TULIP-LTE: Long-term effect of anifrolumab on patient-reported outcomes in SLE

Patient-reported outcomes (PROs) are valuable when monitoring patients with systemic lupus erythematosus (SLE), where symptoms such as fatigue, pain, and reduced physical functioning may not be reflected adequately by conventional disease activity indices.

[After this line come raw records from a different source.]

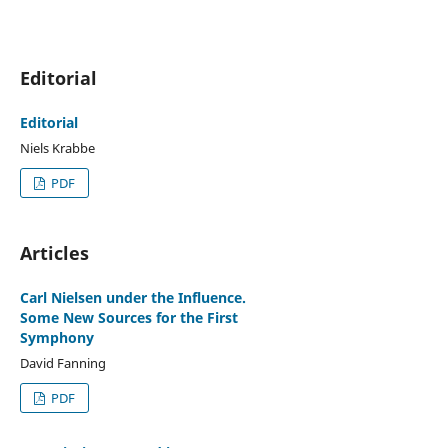
Editorial
Editorial
Niels Krabbe
PDF
Articles
Carl Nielsen under the Influence.
Some New Sources for the First
Symphony
David Fanning
PDF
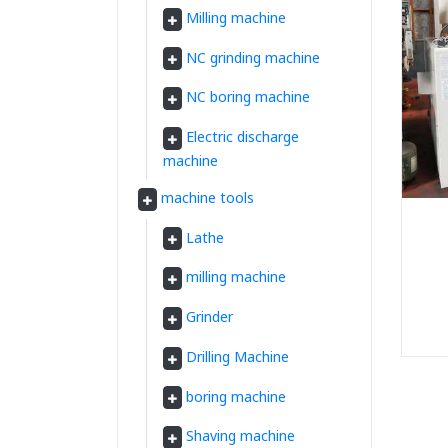
Milling machine
NC grinding machine
NC boring machine
Electric discharge
machine
machine tools
Lathe
milling machine
Grinder
Drilling Machine
boring machine
Shaving machine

The phase III TULIP long-term extension (TULIP-LTE) study (NCT02794285) was a 3-year randomized, double-blind, placebo-controlled extension of the 1-year TULIP-1 and TULIP-2 trials of anifrolumab in patients with SLE. Changes in health-related quality of life were captured across multiple validated instruments in TULIP-LTE to establish the effects of anifrolumab treatment alongside standard therapy over a 4-year treatment period (n = 369). Findings were published by Strand et al. in Lancet Rheumatology. 

Key learnings

At Week 208, patient-reported improvements from baseline were numerically higher with anifrolumab vs placebo in SF-36v2 domains for bodily pain (LS mean difference: 5.9 [95% CI: −0.7 to 12.5]) and mental health (LS mean difference: 3.7 [95% CI: −1.2, 8.6]).

In patients maintaining glucocorticoid doses ≤5.0 mg/day, the LS mean change from baseline in the SF-36v2 bodily pain domain was 13.9 with anifrolumab vs 6.2 with placebo (LS mean difference: 7.7 [95% CI: −1.9, 17.3]).

SF-6D utility index scores were generally numerically greater with anifrolumab vs placebo with differences evident from Week 24 (LS mean difference: 0.013 [95% CI: −0.007, 0.032]) and maintained at Week 208 (0.016 [95% CI: −0.010, 0.042]).

Patients with chronic, progressive diseases such as SLE benefit from therapies that address both disease activity and quality of life; these 4-year data provide new insights into the potential long-term impact of treatment and suggest that anifrolumab is an effective treatment option that can positively impact PROs beyond standard therapy alone.